▶ [Exercise directions]: Below are records with pictures; copy word for word only the lines between the line with "sich deutlich, dass" and the line with "lahan dengan luas yang terbatas adalah alasan", inclusive, and drop the pictures.

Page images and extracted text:
------------------------------------------------------------------------

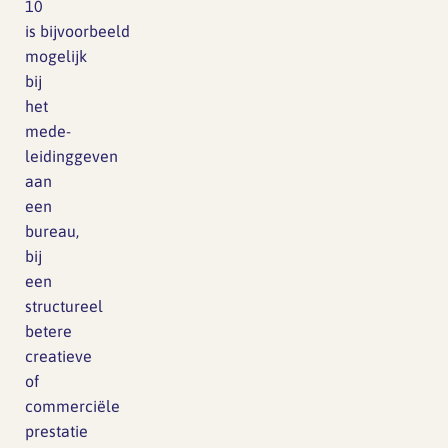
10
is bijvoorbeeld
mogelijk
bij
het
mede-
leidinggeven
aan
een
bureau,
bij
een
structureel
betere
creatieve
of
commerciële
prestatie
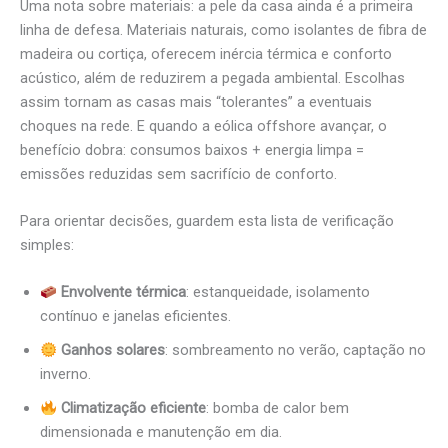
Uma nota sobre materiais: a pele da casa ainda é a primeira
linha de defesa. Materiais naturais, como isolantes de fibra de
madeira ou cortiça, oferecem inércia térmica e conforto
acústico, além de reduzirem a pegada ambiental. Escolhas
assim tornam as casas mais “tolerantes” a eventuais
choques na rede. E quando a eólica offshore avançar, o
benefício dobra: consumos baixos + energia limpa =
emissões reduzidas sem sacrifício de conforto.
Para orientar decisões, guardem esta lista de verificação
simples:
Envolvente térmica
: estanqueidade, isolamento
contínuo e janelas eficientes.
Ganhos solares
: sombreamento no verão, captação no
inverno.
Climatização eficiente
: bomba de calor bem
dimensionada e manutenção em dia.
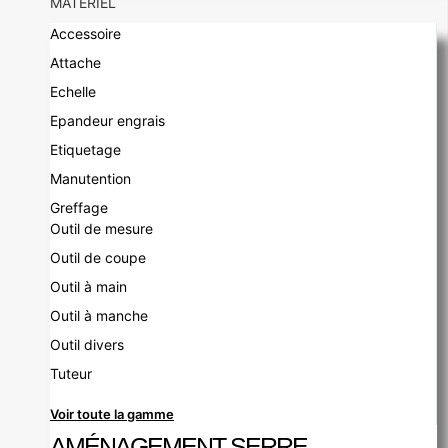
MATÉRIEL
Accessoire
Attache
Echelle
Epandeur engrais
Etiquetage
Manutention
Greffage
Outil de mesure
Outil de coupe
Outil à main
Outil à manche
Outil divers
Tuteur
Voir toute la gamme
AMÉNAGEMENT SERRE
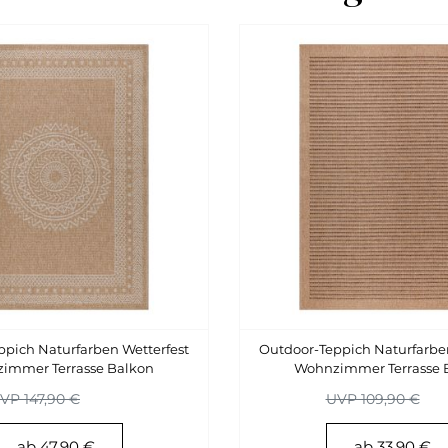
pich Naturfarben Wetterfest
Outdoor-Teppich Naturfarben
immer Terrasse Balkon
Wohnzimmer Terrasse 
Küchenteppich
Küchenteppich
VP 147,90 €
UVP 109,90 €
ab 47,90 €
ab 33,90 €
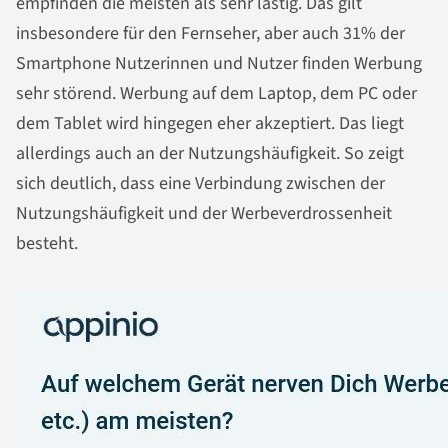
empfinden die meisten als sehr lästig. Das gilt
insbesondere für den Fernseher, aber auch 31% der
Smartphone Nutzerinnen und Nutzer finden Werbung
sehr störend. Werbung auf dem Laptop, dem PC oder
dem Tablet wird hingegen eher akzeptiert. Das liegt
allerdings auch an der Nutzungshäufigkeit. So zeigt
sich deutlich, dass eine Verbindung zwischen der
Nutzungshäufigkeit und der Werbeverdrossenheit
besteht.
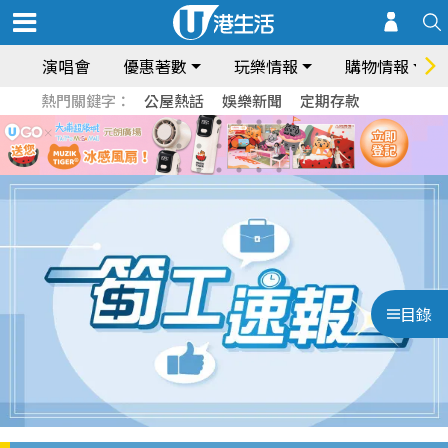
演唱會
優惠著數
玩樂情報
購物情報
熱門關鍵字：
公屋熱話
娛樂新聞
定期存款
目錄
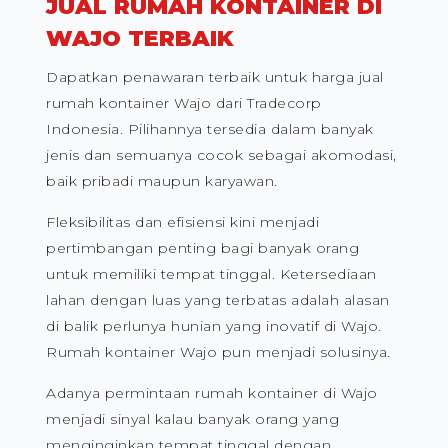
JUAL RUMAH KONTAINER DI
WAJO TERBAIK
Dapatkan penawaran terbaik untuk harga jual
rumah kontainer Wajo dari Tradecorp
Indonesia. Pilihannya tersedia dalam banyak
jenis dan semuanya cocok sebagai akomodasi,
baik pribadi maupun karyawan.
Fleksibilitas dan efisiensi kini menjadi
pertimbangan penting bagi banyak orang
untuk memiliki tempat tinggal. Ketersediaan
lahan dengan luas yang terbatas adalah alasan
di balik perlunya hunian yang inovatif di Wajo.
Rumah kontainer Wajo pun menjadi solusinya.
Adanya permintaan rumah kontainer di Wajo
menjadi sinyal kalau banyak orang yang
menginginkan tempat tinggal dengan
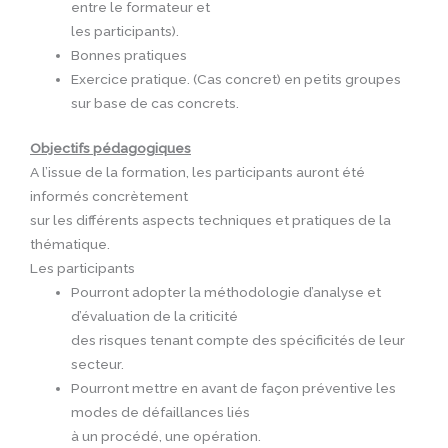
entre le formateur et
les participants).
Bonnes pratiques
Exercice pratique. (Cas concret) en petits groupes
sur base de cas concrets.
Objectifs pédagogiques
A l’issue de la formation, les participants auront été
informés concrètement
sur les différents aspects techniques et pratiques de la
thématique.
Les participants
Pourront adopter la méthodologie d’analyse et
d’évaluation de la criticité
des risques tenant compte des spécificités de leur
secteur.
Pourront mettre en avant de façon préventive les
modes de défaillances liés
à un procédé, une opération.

------------------------------------------------------------------------

▶ [Problem solution]:
sich deutlich, dass eine Verbindung zwischen der
Nutzungshäufigkeit und der Werbeverdrossenheit
besteht.
演唱會
優惠著數
玩樂情報
購物情報
熱門關鍵字：
公屋熱話
娛樂新聞
定期存款
目錄
JUAL RUMAH KONTAINER DI
WAJO TERBAIK
Dapatkan penawaran terbaik untuk harga jual
rumah kontainer Wajo dari Tradecorp
Indonesia. Pilihannya tersedia dalam banyak
jenis dan semuanya cocok sebagai akomodasi,
baik pribadi maupun karyawan.
Fleksibilitas dan efisiensi kini menjadi
pertimbangan penting bagi banyak orang
untuk memiliki tempat tinggal. Ketersediaan
lahan dengan luas yang terbatas adalah alasan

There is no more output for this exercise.